Sabemos que no todo el mundo quería a Jesucristo, era su amigo o lo seguía. Había personas que no le querían, e incluso, que le querían quitar de en medio. La realidad es que el Señor no cayó bien a todo el mundo, y era el Hijo de Dios. Por desgracia en la vida no caemos a todos bien, ni conseguimos que todos sean nuestros amigos o no tener dificultades o problemas con nadie. ¿Por qué? Es muy complicado de explicar y, sobre todo, de razonar. El pecado lo complica todo y lo va dificultando todo, e incluso, destruyendo lo que hay de bueno o sencillo y claro, haciendo que en la relaciones entre los hombres se produzcan enfrentamientos, divisiones y enemistades.

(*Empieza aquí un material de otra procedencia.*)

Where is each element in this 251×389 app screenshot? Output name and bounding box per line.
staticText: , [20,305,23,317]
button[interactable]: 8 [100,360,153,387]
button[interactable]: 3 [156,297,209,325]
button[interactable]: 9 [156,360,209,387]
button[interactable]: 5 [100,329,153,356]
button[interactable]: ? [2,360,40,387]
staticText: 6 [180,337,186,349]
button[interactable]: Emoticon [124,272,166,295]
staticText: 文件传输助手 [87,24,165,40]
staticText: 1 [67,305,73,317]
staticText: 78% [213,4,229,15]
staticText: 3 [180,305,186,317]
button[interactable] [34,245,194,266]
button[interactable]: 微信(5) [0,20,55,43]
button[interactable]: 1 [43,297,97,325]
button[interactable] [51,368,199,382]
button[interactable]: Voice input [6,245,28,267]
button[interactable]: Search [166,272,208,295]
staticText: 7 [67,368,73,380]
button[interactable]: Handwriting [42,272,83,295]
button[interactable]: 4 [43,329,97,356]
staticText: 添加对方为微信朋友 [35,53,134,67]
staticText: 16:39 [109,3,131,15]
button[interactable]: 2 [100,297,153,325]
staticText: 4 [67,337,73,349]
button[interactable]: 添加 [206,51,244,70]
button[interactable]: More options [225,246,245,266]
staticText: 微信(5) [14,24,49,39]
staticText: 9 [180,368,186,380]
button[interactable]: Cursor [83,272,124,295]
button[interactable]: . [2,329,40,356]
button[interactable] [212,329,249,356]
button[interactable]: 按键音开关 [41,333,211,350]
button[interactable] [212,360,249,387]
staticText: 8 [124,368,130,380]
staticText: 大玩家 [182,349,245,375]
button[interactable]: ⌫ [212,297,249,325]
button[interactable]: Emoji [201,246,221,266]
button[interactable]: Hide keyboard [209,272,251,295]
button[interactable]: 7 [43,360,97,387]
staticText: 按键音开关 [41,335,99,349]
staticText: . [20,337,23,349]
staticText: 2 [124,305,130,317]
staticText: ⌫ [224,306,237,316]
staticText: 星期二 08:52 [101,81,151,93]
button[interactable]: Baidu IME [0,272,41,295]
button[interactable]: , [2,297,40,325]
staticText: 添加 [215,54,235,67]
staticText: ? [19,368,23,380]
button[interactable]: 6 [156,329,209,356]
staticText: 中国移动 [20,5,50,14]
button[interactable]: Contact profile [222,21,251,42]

Uno de los grupos que querían eliminar a Jesús eran los fariseos, aunque no todos. En el pasaje del evangelio de hoy uno de ellos tiene mucho interés en que Jesús venga a su casa. El Señor nunca rechaza una invitación para compartir en casa, una oportunidad para conocerle y acercarnos a Él. Que mejor que «venir a tu casa». Así lo hace con este fariseo y se produce un suceso, un signo, que nos ayuda a creer en Él. Una mujer pecadora, arrepentida y agradecida se lanza a los pies del Señor y es reconciliada, salvada en su vida. La pena de esto es la reacción del fariseo y, seguro, de muchos más de los presentes, juzgando a esta mujer.

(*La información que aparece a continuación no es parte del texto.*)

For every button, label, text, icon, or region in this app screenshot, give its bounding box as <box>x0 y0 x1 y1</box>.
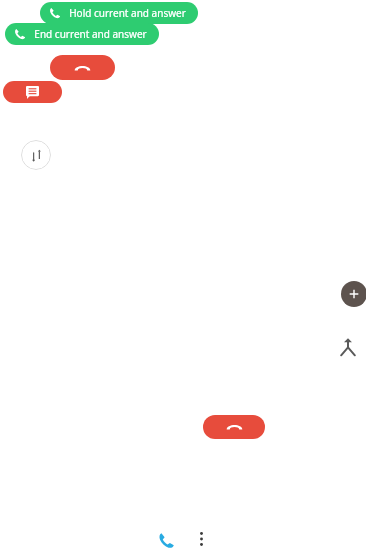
button[interactable]: End call <box>50 55 115 80</box>
staticText: Hold current and answer <box>69 6 186 20</box>
button[interactable]: End current and answer <box>5 23 159 45</box>
button[interactable]: Swap calls <box>21 140 51 170</box>
button[interactable]: Merge calls <box>337 336 359 358</box>
staticText: End current and answer <box>34 27 147 41</box>
button[interactable]: Hold current and answer <box>40 2 198 24</box>
button[interactable]: Reject with message <box>3 81 62 103</box>
button[interactable]: More options <box>192 528 210 550</box>
button[interactable]: End call <box>203 415 265 439</box>
button[interactable]: Call <box>155 529 177 551</box>
button[interactable]: Add call <box>341 281 366 307</box>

Ese es uno de los mayores problemas que tenemos la mayoría de los hombres: la manía de juzgar a las personas y, casi siempre, negativamente. Jesús es el único que puede juzgar a las personas, porque es el único que no está afectado por el pecado, que no ha pecado. Este fariseo es esclavo de la soberbia y del egoísmo, de la hipocresía y, como le muestra el Señor, de no haber experimentado el perdón de Dios. ¿Cuantos pedimos sinceramente perdón por nuestras ofensas, malas acciones o pecados? A Dios y a los demás. ¿Cuantos nos confesamos habitualmente? ¿Hace cuanto tiempo que no le pides perdón al Señor, a tu prójimo? En vez de ello, nos dedicamos a ser tribunales y jueces que sentencian implacablemente, incluso con nosotros mismos. Que vicio de juzgar y prejuzgar a las personas. Cuánto prejuicio hay hoy en nuestra sociedad, en nuestros ambientes.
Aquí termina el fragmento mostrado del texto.